**WHAT TO PRODUCE**
If a line of the data below holds the string "this", copy it.

**INPUT DATA**
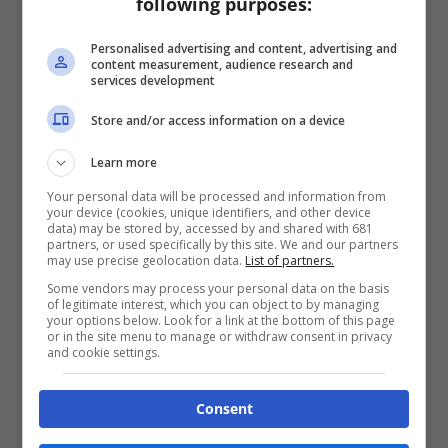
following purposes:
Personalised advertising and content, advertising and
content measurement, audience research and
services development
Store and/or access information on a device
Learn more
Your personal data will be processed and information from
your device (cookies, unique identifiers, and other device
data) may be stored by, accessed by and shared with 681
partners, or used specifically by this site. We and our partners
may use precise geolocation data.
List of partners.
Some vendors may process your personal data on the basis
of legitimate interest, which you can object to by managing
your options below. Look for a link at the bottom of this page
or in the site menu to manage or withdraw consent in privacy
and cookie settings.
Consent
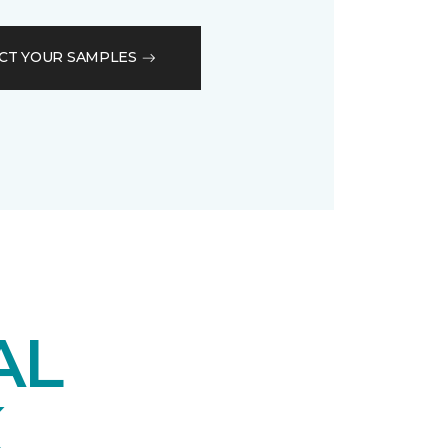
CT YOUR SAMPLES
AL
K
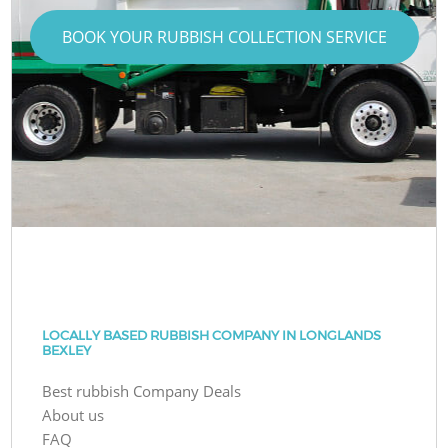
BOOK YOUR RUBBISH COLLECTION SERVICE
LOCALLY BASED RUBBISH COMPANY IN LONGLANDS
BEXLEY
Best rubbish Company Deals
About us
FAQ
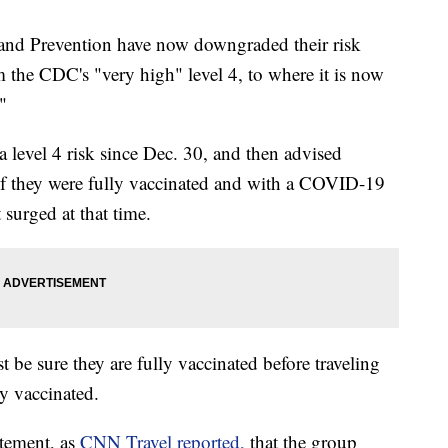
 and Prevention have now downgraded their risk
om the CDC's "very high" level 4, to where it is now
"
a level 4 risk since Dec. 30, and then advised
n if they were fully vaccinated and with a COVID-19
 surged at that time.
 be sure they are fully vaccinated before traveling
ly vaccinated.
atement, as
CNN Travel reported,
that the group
* * *
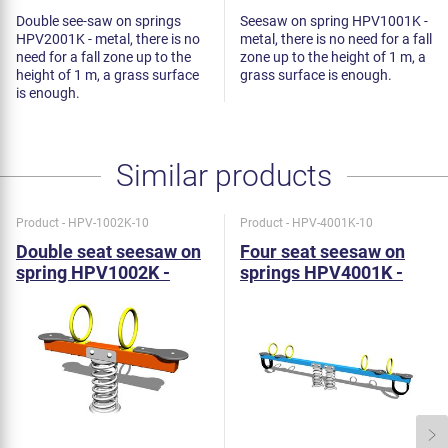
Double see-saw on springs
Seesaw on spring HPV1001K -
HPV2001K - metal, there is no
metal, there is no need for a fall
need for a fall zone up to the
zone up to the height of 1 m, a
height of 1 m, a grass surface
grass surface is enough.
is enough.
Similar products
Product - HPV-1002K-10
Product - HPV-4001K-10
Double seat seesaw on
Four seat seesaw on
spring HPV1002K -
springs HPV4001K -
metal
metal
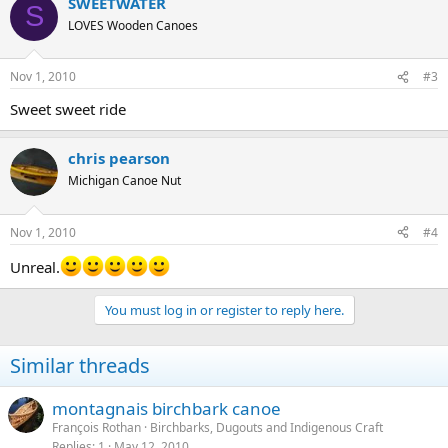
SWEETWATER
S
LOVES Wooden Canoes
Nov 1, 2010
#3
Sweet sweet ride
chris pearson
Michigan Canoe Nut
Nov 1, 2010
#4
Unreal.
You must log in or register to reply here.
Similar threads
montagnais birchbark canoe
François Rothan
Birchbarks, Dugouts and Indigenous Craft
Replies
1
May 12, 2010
--
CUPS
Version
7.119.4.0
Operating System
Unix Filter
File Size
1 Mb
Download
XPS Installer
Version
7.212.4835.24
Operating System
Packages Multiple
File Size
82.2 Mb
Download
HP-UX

**RESPONSE TO THE EXERCISE**
partners, or used specifically by this site. We and our partners
your options below. Look for a link at the bottom of this page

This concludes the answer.